OpenCV and AI Tools

Overview of semi-automatic and automatic annotation tools available in CVAT.

Label and annotate your data in semi-automatic and automatic mode with the help of AI and OpenCV tools.

While interpolation is good for annotation of the videos made by the security cameras, AI and OpenCV tools are good for both: videos where the camera is stable and videos, where it moves together with the object, or movements of the object are chaotic.

See:

Interactors

Interactors are a part of AI and OpenCV tools.

Use interactors to label objects in images by creating a polygon semi-automatically.

When creating a polygon, you can use positive points or negative points (for some models):

  • Positive points define the area in which the object is located.
  • Negative points define the area in which the object is not located.

AI tools: annotate with interactors

To annotate with interactors, do the following:

  1. Click Magic wand Magic wand, and go to the Interactors tab.
  2. From the Label drop-down, select a label for the polygon.
  3. From the Interactor drop-down, select a model (see Interactors models).
    Click the Question mark to see information about each model:
  4. (Optional) If the model returns masks, and you need to convert masks to polygons, use the Convert masks to polygons toggle.
  5. Click Interact.
  6. Use the left click to add positive points and the right click to add negative points.
    Number of points you can add depends on the model.
  7. On the top menu, click Done (or Shift+N, N).

AI tools: add extra points

Note: More points improve outline accuracy, but make shape editing harder. Fewer points make shape editing easier, but reduce outline accuracy.

Each model has a minimum required number of points for annotation. Once the required number of points is reached, the request is automatically sent to the server. The server processes the request and adds a polygon to the frame.

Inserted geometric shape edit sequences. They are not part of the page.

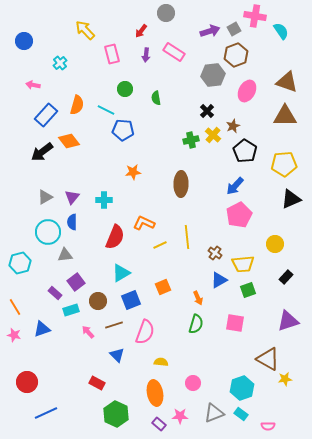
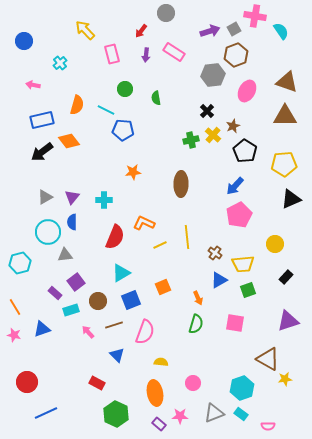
blue rectangle at (46, 115): moved 4 px left, 5 px down; rotated 35 degrees clockwise
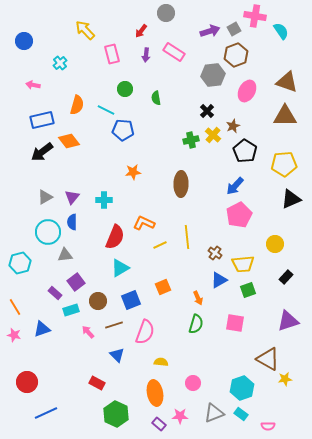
cyan triangle at (121, 273): moved 1 px left, 5 px up
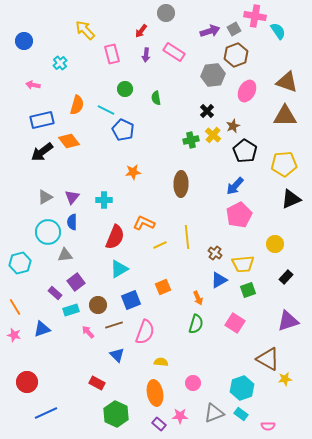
cyan semicircle at (281, 31): moved 3 px left
blue pentagon at (123, 130): rotated 20 degrees clockwise
cyan triangle at (120, 268): moved 1 px left, 1 px down
brown circle at (98, 301): moved 4 px down
pink square at (235, 323): rotated 24 degrees clockwise
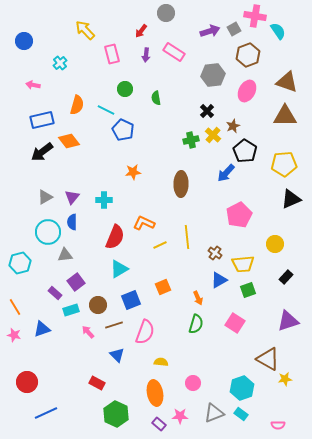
brown hexagon at (236, 55): moved 12 px right
blue arrow at (235, 186): moved 9 px left, 13 px up
pink semicircle at (268, 426): moved 10 px right, 1 px up
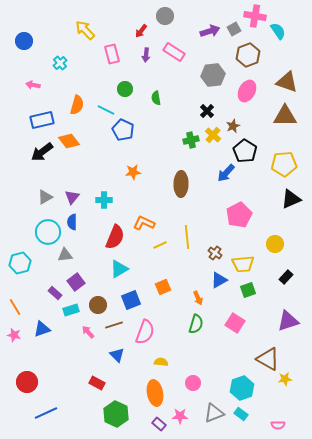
gray circle at (166, 13): moved 1 px left, 3 px down
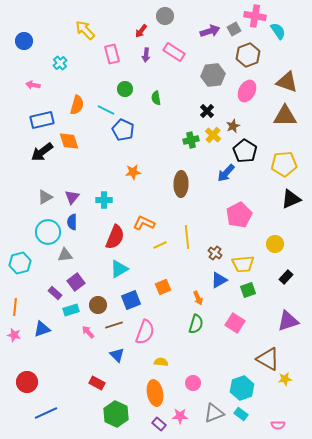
orange diamond at (69, 141): rotated 20 degrees clockwise
orange line at (15, 307): rotated 36 degrees clockwise
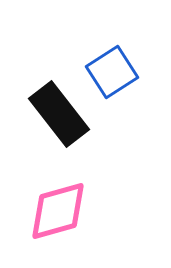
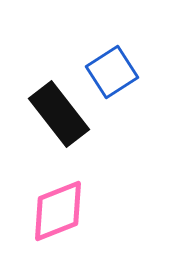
pink diamond: rotated 6 degrees counterclockwise
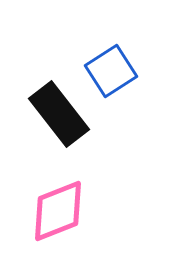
blue square: moved 1 px left, 1 px up
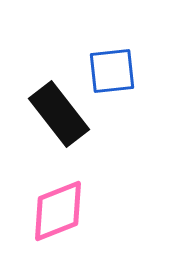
blue square: moved 1 px right; rotated 27 degrees clockwise
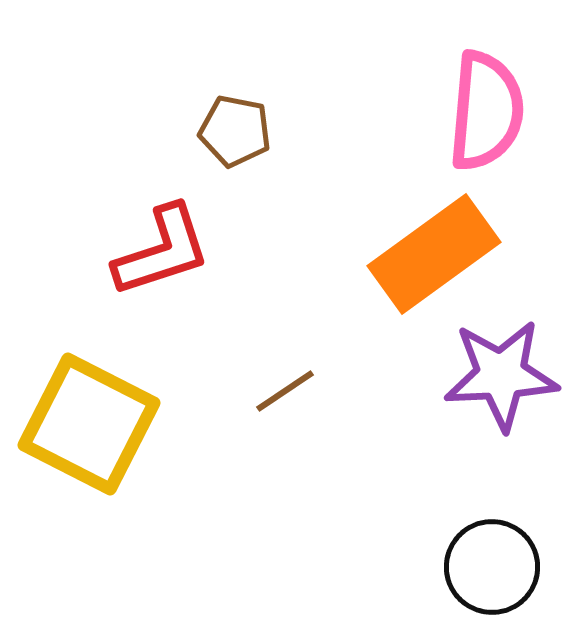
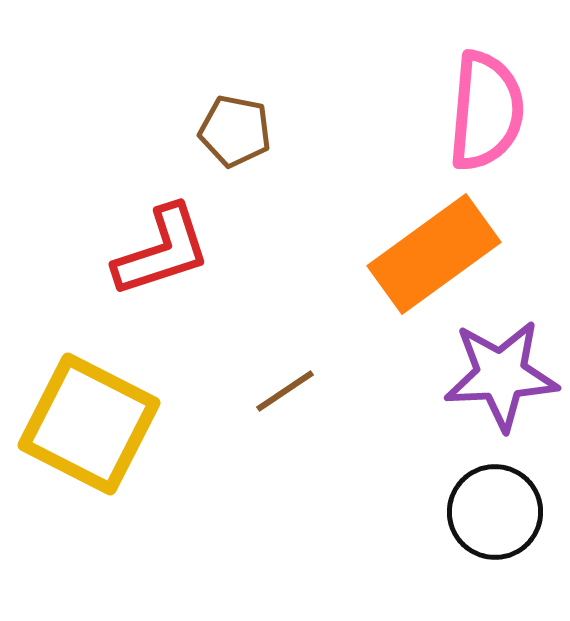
black circle: moved 3 px right, 55 px up
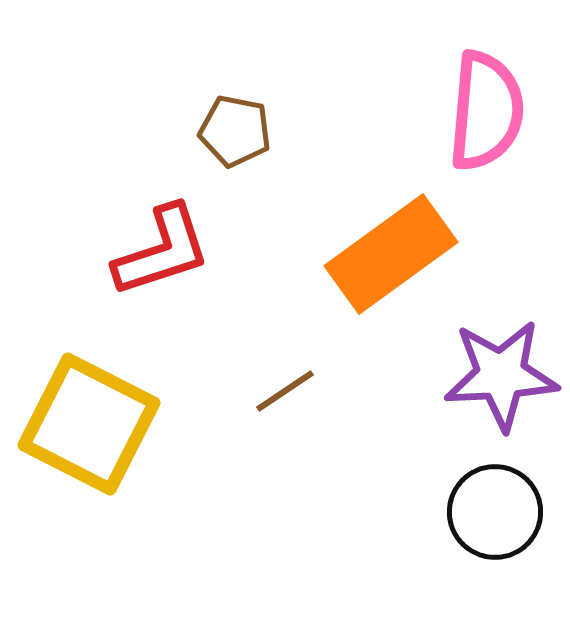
orange rectangle: moved 43 px left
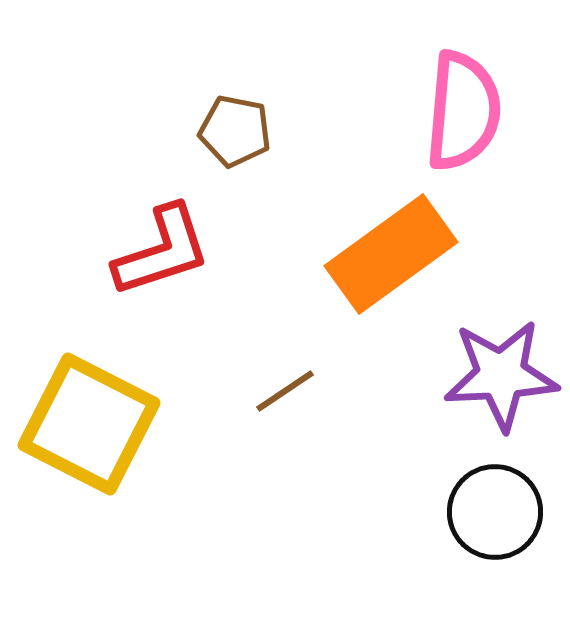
pink semicircle: moved 23 px left
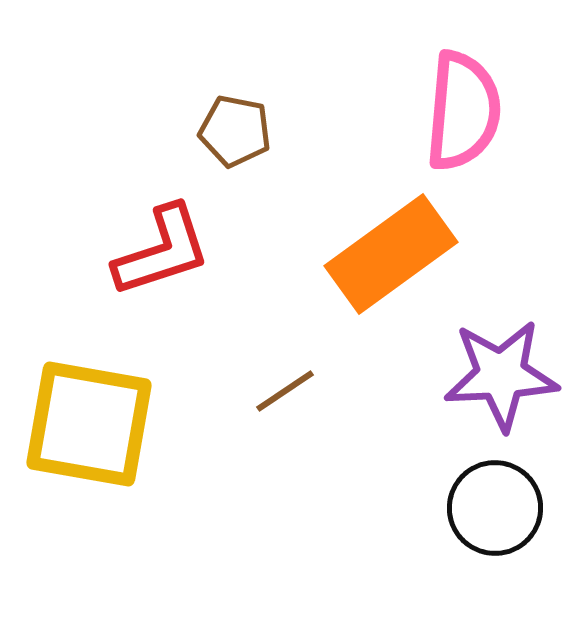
yellow square: rotated 17 degrees counterclockwise
black circle: moved 4 px up
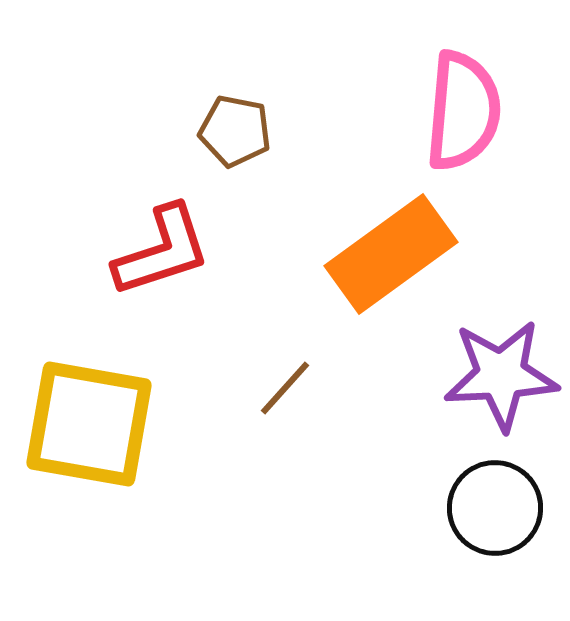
brown line: moved 3 px up; rotated 14 degrees counterclockwise
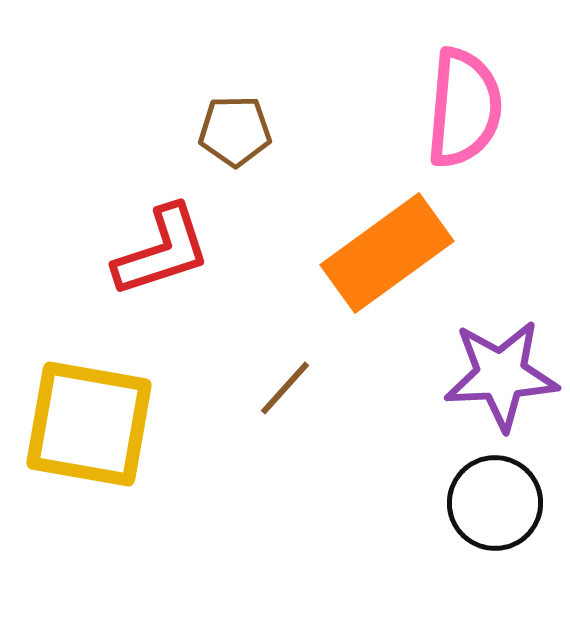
pink semicircle: moved 1 px right, 3 px up
brown pentagon: rotated 12 degrees counterclockwise
orange rectangle: moved 4 px left, 1 px up
black circle: moved 5 px up
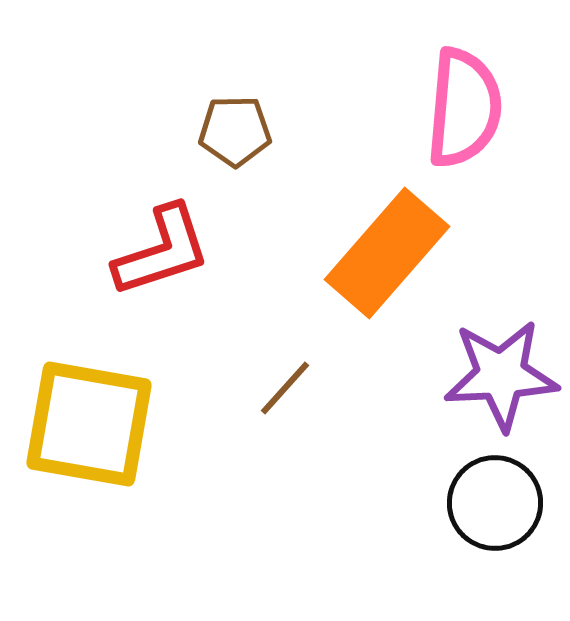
orange rectangle: rotated 13 degrees counterclockwise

For a more accurate outline, postpone request to finish adding extra points first:

  1. Hold down the Ctrl key.
    On the top panel, the Block button will turn blue.
  2. Add points to the image.
  3. Release the Ctrl key, when ready.

In case you used Mask to polygon when the object is finished, you can edit it like a polygon.

You can change the number of points in the polygon with the slider:

AI tools: delete points


To delete a point, do the following:

  1. With the cursor, hover over the point you want to delete.
  2. If the point can be deleted, it will enlarge and the cursor will turn into a cross.
  3. Left-click on the point.

OpenCV: intelligent scissors

To use Intelligent scissors, do the following:

  1. On the menu toolbar, click OpenCVOpenCV and wait for the library to load.

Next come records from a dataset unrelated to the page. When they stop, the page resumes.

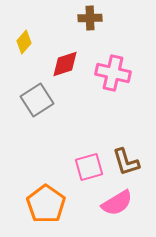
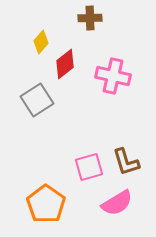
yellow diamond: moved 17 px right
red diamond: rotated 20 degrees counterclockwise
pink cross: moved 3 px down
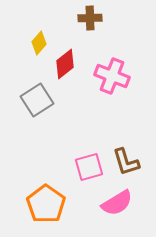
yellow diamond: moved 2 px left, 1 px down
pink cross: moved 1 px left; rotated 8 degrees clockwise
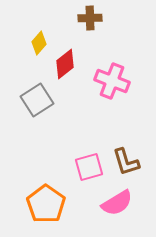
pink cross: moved 5 px down
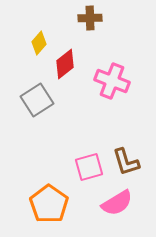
orange pentagon: moved 3 px right
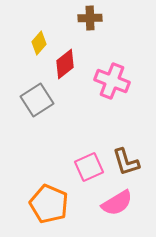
pink square: rotated 8 degrees counterclockwise
orange pentagon: rotated 12 degrees counterclockwise
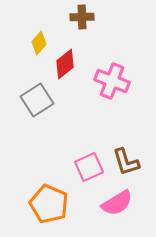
brown cross: moved 8 px left, 1 px up
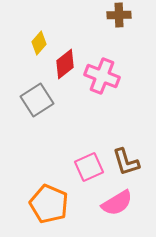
brown cross: moved 37 px right, 2 px up
pink cross: moved 10 px left, 5 px up
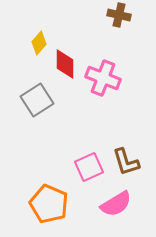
brown cross: rotated 15 degrees clockwise
red diamond: rotated 52 degrees counterclockwise
pink cross: moved 1 px right, 2 px down
pink semicircle: moved 1 px left, 1 px down
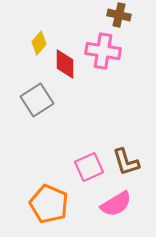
pink cross: moved 27 px up; rotated 12 degrees counterclockwise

  2. Go to the Drawing tab, select the label, and click on the Intelligent scissors button.

  3. Add the first point on the boundary of the allocated object.
    You will see a line repeating the outline of the object.

  4. Add the second point, so that the previous point is within the restrictive threshold.
    After that a line repeating the object boundary will be automatically created between the points.

  5. To finish placing points, on the top menu click Done (or N on the keyboard).

As a result, a polygon will be created.

You can change the number of points in the polygon with the slider:

To increase or lower the action threshold, hold Ctrl and scroll the mouse wheel.

During the drawing process, you can remove the last point by clicking on it with the left mouse button.

Settings

Interactors models

Model Tool Description Example
Segment Anything Model (SAM) AI Tools The Segment Anything Model (SAM) produces high
quality object masks, and it can be used to generate
masks for all objects in an image. It has been trained
on a dataset of 11 million images and
1.1 billion masks, and has strong zero-shot performance on a variety of segmentation tasks.

For more information, see:
  • GitHub: Segment Anything
  • Site: Segment Anything
  • Paper: Segment Anything
  • Deep extreme
    cut (DEXTR)
    AI Tool This is an optimized version of the original model,
    introduced at the end of 2017. It uses the
    information about extreme points of an object
    to get its mask. The mask is then converted to a polygon.
    For now this is the fastest interactor on the CPU.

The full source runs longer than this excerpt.